Благоразумнее всего было бы удалиться, но такого рода решение приводило Жюльена в ужас. «Если здесь кто-нибудь чужой, я удеру со всех ног, бросив свою лестницу; если же здесь она, то какая встреча ожидает меня? Я знаю, что она впала в раскаяние и в самую крайнюю набожность; но все же она не совсем забыла меня, если только недавно писала мне». Этот довод заставил его решиться.

С трепещущим сердцем, но твердо решив погибнуть или увидеть ее, он стал бросать о ставень маленькие камушки — никакого ответа. Он приставил лестницу к окну и стал сам стучать о ставень, сначала тихонько, потом сильнее. «Как ни темно, а в меня все-таки могут выстрелить», — подумал Жюльен, и мысль эта свела безумное предприятие к вопросу храбрости.

«Или в этой комнате сегодня никого нет, — подумал он, — или же особа, спавшая в ней теперь, разбужена. Значит с нею церемониться больше нечего; надо только постараться, чтобы меня не услышали в других комнатах».

Он слез, приставил лестницу к одной из половинок ставня, вновь поднялся и, просунув руку в сердцевидное отверстие, довольно скоро удачно нашел проволоку, прикрепленную к крючку, запиравшему ставень. Он потянул за нее и с невыразимой радостью почувствовал, что ставень уже не заперт и уступает под его напором. «Надо открыть его потихоньку и дать распознать мой голос». Он приоткрыл ставень настолько, чтобы просунуть голову, повторяя шепотом: «Это друг».

Он прислушался и убедился, что ничто не нарушало глубокого безмолвия комнаты. Но действительно в ней не оказалось даже полупотухшего ночника; это не предвещало ничего хорошего.

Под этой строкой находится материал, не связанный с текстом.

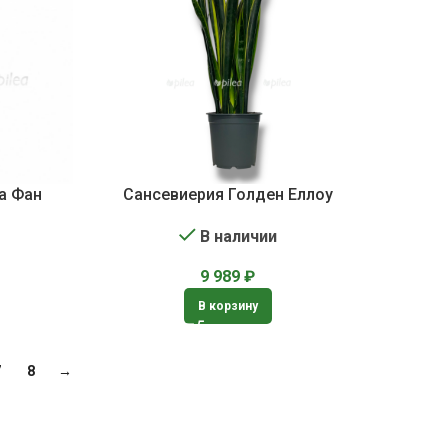
а Фан
Сансевиерия Голден Еллоу
В наличии
9 989
₽
В корзину
7
8
→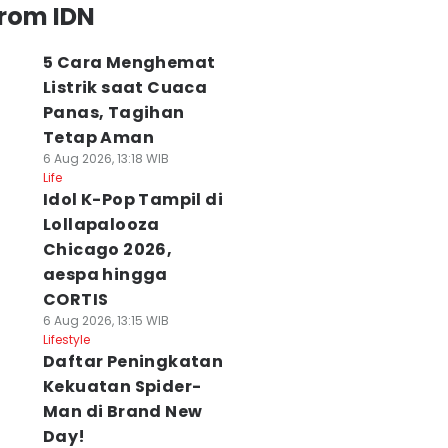
from IDN
5 Cara Menghemat
Listrik saat Cuaca
Panas, Tagihan
Tetap Aman
6 Aug 2026, 13:18 WIB
Life
Idol K-Pop Tampil di
Lollapalooza
Chicago 2026,
aespa hingga
CORTIS
6 Aug 2026, 13:15 WIB
Lifestyle
Daftar Peningkatan
Kekuatan Spider-
Man di Brand New
Day!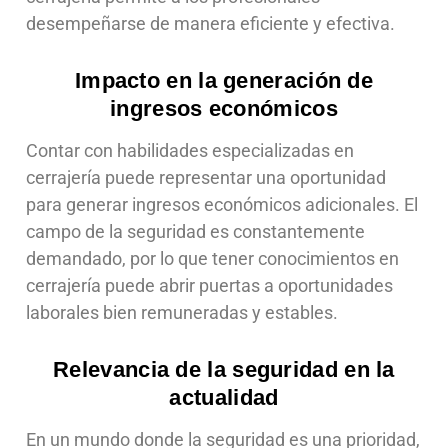
desempeñarse de manera eficiente y efectiva.
Impacto en la generación de
ingresos económicos
Contar con habilidades especializadas en
cerrajería puede representar una oportunidad
para generar ingresos económicos adicionales. El
campo de la seguridad es constantemente
demandado, por lo que tener conocimientos en
cerrajería puede abrir puertas a oportunidades
laborales bien remuneradas y estables.
Relevancia de la seguridad en la
actualidad
En un mundo donde la seguridad es una prioridad,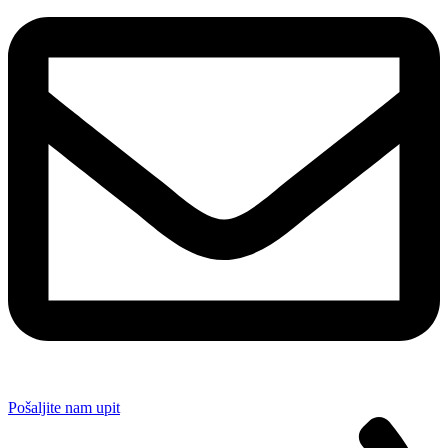
Pošaljite nam upit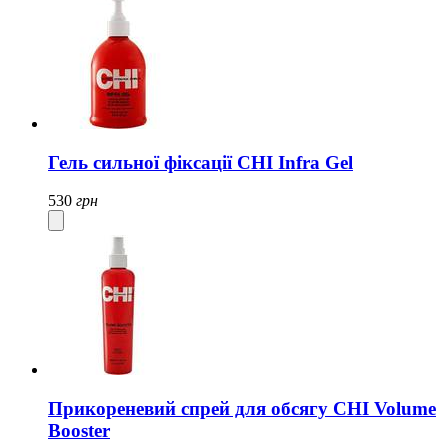
Гель сильної фіксації CHI Infra Gel
530
грн
Прикореневий спрей для обсягу CHI Volume
Booster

Берегись выстрела! Он немного подумал, потом отважился постучать пальцем в стекло — ответа нет; он постучал сильнее. «Надо с этим покончить, хотя бы пришлось разбить стекло». Когда он очень сильно стучал, ему показалось, что какая-то белая тень пересекла комнату в темноте. Наконец, уже вне всяких сомнений, он увидел чрезвычайно медленно приближавшуюся тень; потом вдруг щека прислонилась к стеклу, в которое он смотрел.

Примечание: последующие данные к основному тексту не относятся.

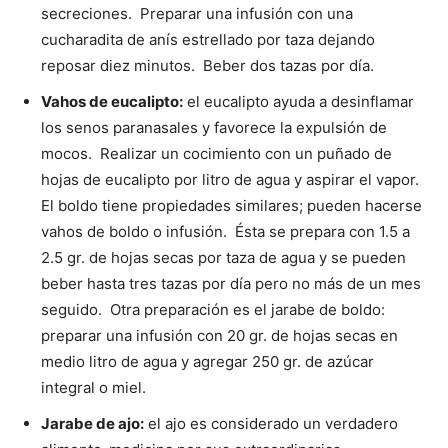
secreciones. Preparar una infusión con una
cucharadita de anís estrellado por taza dejando
reposar diez minutos. Beber dos tazas por día.
Vahos de eucalipto:
el eucalipto ayuda a desinflamar
los senos paranasales y favorece la expulsión de
mocos. Realizar un cocimiento con un puñado de
hojas de eucalipto por litro de agua y aspirar el vapor.
El boldo tiene propiedades similares; pueden hacerse
vahos de boldo o infusión. Ésta se prepara con 1.5 a
2.5 gr. de hojas secas por taza de agua y se pueden
beber hasta tres tazas por día pero no más de un mes
seguido. Otra preparación es el jarabe de boldo:
preparar una infusión con 20 gr. de hojas secas en
medio litro de agua y agregar 250 gr. de azúcar
integral o miel.
Jarabe de ajo:
el ajo es considerado un verdadero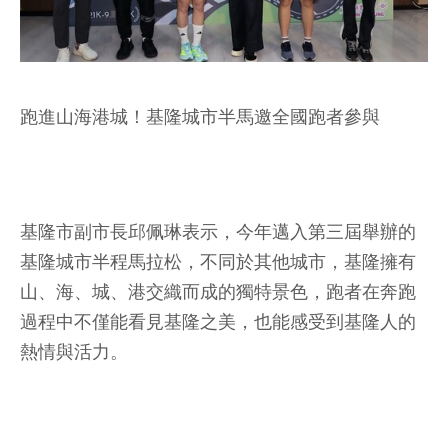
跑進山海港城！基隆城市半馬邀全國跑者參與
基隆市副市長邱佩琳表示，今年邁入第三屆舉辦的
基隆城市半程馬拉松，不同於其他城市，基隆擁有
山、海、城、港交織而成的獨特景色，跑者在奔跑
過程中不僅能看見基隆之美，也能感受到基隆人的
熱情與活力。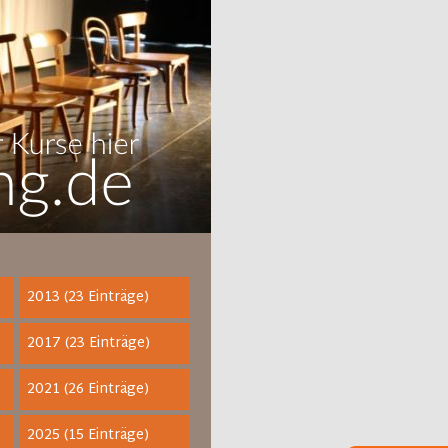
2013 (23 Einträge)
2017 (23 Einträge)
2021 (26 Einträge)
2025 (15 Einträge)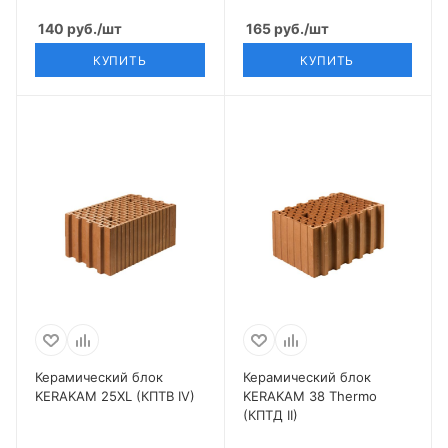
140
руб.
/шт
165
руб.
/шт
КУПИТЬ
КУПИТЬ
Керамический блок
Керамический блок
KERAKAM 25XL (КПТВ IV)
KERAKAM 38 Thermo
(КПТД II)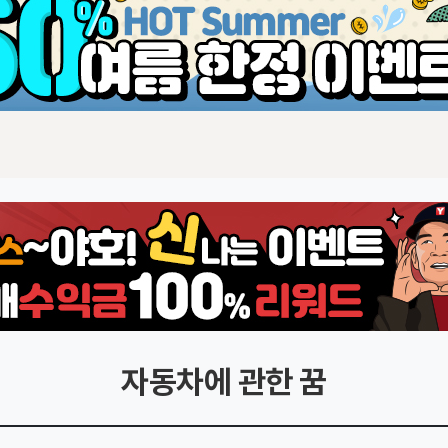
자동차에 관한 꿈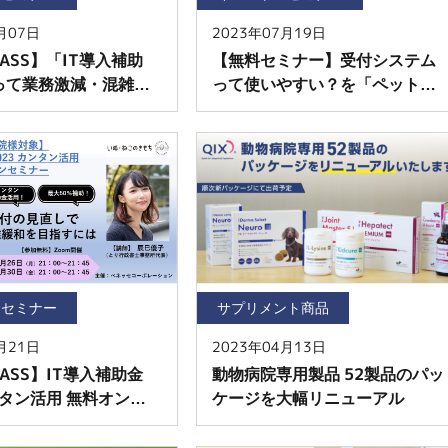
月07日
2023年07月19日
ASS】「IT導入補助
【無料セミナー】受付システム
って業務激減・混雑緩
って使いやすい？を「ペット
すコツ 無料オンライ
PASS」で体験！
ー開催
・セミナー
サプリメント商品
月21日
2023年04月13日
ASS】IT導入補助金
動物病院専用製品 52製品のパッ
ンタン活用 無料オンライ
ケージを大幅リニューアル
ー開催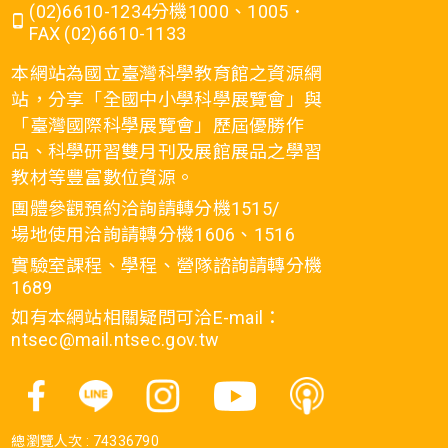
(02)6610-1234分機1000、1005．
FAX (02)6610-1133
本網站為國立臺灣科學教育館之資源網
站，分享「全國中小學科學展覽會」與
「臺灣國際科學展覽會」歷屆優勝作
品、科學研習雙月刊及展館展品之學習
教材等豐富數位資源。
團體參觀預約洽詢請轉分機1515/
場地使用洽詢請轉分機1606、1516
實驗室課程、學程、營隊諮詢請轉分機
1689
如有本網站相關疑問可洽E-mail：
ntsec@mail.ntsec.gov.tw
總瀏覽人次 :
74336790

Он вздрогнул и слегка отстранился. Но так темна была ночь, что даже на этом расстоянии он не мог различить, была ли это госпожа де Реналь. Он боялся первого крика смятения; слышно было, как собаки ворчали и бродили у подножия лестницы. «Это я, друг ваш», — повторял он довольно громко. Ответа не было; белое привидение исчезло. «Бога ради, откройте, мне надо поговорить с вами, я слишком несчастен!» — и он так стучал, как будто хотел разбить стекло.

Послышался сухой короткий звук, оконная задвижка подалась, он толкнул окно и легко прыгнул в комнату.

Белая тень удалялась; он схватил ее за руки; это оказалась женщина. Все его мысли о мужестве разлетелись в прах. «Если только это она, то что скажет мне?» Что с ним сделалось, когда по легкому вскрику он узнал госпожу де Реналь!

Он сжал ее в своих объятиях; она дрожала и напрягала силы, чтобы оттолкнуть его.

— Несчастный! Что вы делаете?

Ее сдавленный голос с трудом произнес эти слова. Жюльену послышалось в них самое искреннее негодование.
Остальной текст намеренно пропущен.